Plus, there's other, "more heavy weight solutions" such as using zero-knowledge to encrypt payments. However, because this encryption device is heavy, it will "significantly increase the amount of data one needs to send in order to complete a payment," Osuntokun said.

According to Osuntokun, the "lowest hanging fruit" is to obscure this payment identifier with random numbers as the payments pass through the network.


Hub and spoke

Even more speculative risks exist as well, but according to Miers, it's all highly contingent on the structure that the Lightning network will take.

"Some people think the amount of money you need to lock up in a channel and the costs of running nodes will inevitably lead to centralization," Miers said. "And then there's clearly no privacy."

Because onion routing works by passing payments through multiple nodes, in the case of a highly centralized network, active nodes could have perfect visibility of the payments.

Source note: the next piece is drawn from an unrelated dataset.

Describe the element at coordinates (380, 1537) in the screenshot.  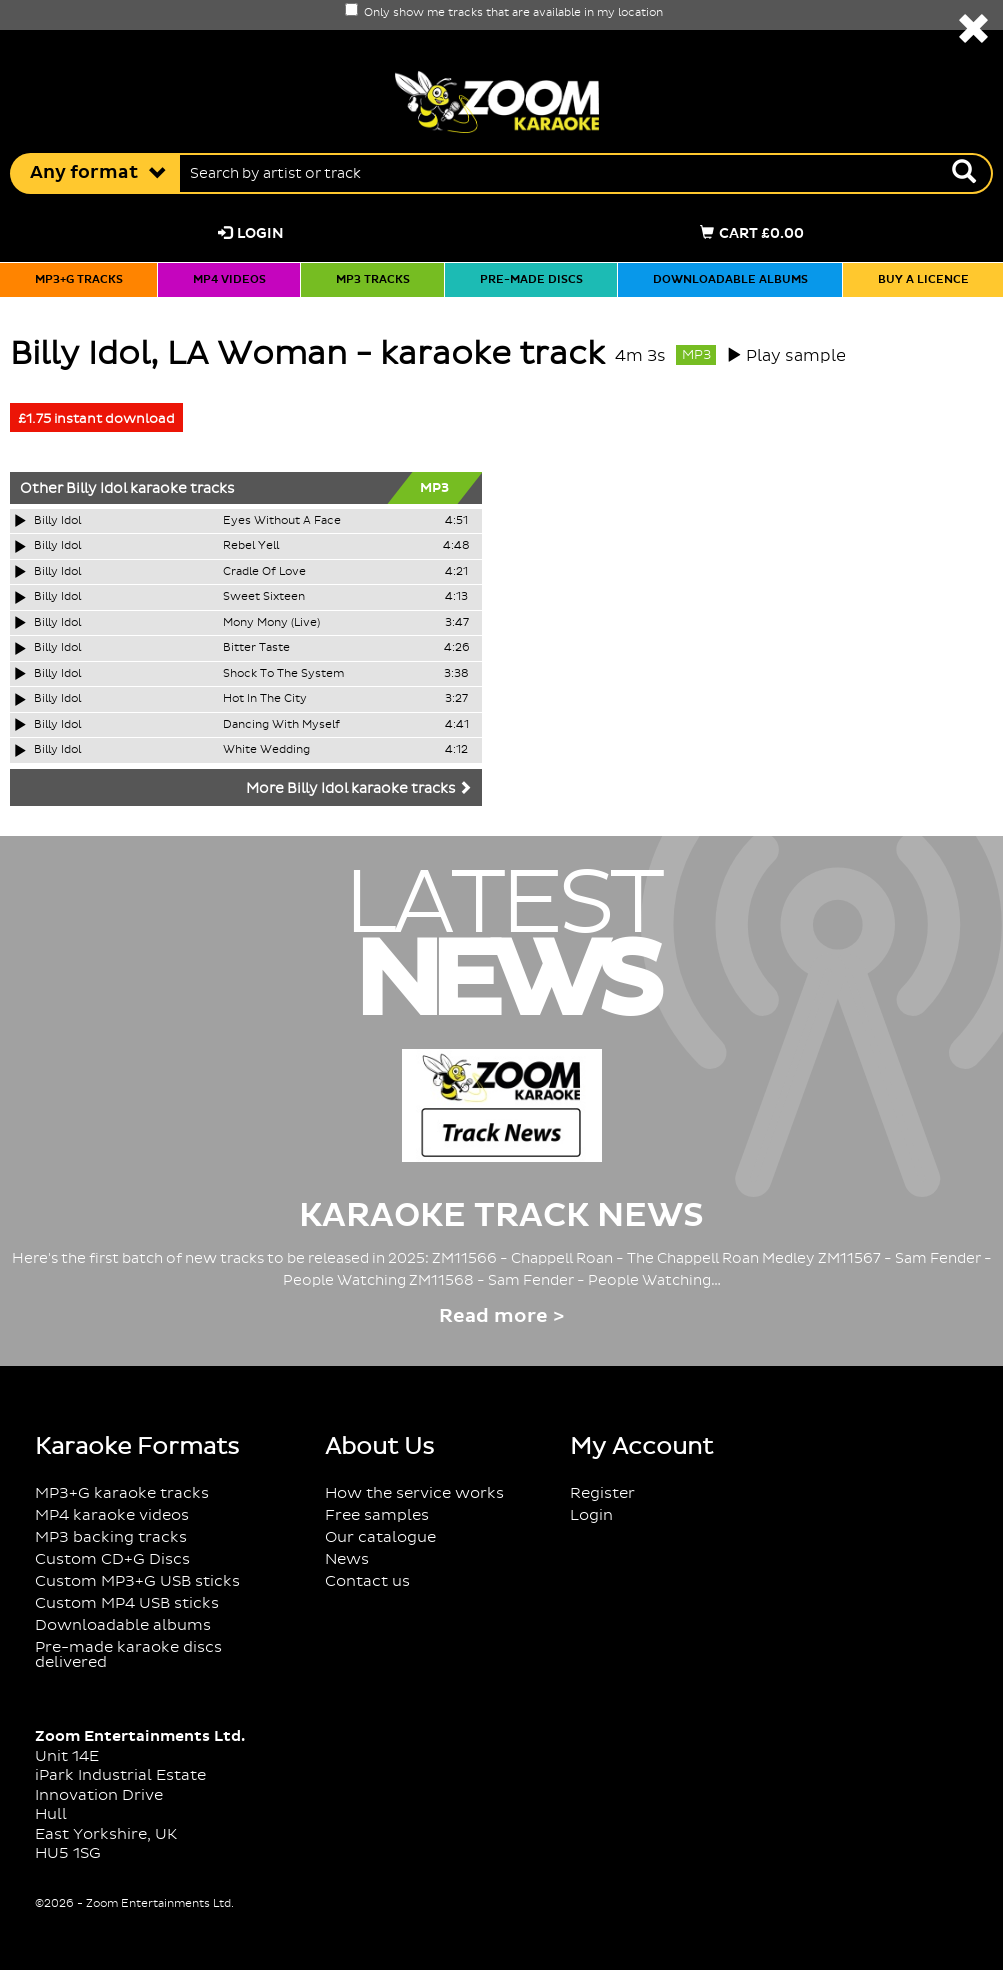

However, Blocksteam engineer Christian Decker told CoinDesk that the development teams are creating "counter measures" against this risk of centralization.

Programming the system to open channels at random, Lightning "tries to avoid having hubs that can observe traffic," Decker explained, which has the added benefit of "strengthen[ing] the network as a whole against single points of failure."

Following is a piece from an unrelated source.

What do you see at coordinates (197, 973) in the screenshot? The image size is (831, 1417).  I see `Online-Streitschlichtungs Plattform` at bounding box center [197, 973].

Decker said that this randomness could be extended to how routes are formed on the network, making payment paths less predictable but potentiality increasing fees.

Other researchers maintain the risk involved in maintaining a node with high throughput will stave off the formation of centralized hubs.

Miers concluded:

    "We will see which one actually ends up happening."


Source: https://www.coindesk.com/will-lightning-help-hurt-bitcoin-privacy/

[DooMAD]

If Lightning is so transparent and damaging to privacy, can anyone tell me the number of mainnet Lightning transactions that have been sent so far in the short time it's been running?  Not the number of channels open, but the number of transactions sent.  Shouldn't take long if it's that easy.  2 merits to the first person who can tell me.

No?  I didn't think so.  Because the truth is we have absolutely no idea.  Number of on-chain transactions in ~9 years?  Well that's easy.  We just passed 300 million of those.  It's there for all to see on the blockchain.  Number of Lightning transactions in ~9 weeks?  No one can keep track.  Total mystery.

Clearly there's a different trust model involved with Lightning, but it's one of those things where it's not going to be perfect straight out of the box.  There are plenty of people out there who care about privacy and possess the knowledge and ability required to improve the privacy aspects in Lightning over time.  People should obviously be aware of the differences between Lightning and regular Bitcoin transactions, but none of this is a show-stopper.

[odolvlobo]

In summary, in order for LN to hurt privacy, the network would have to be very centralized and nodes would have to collude.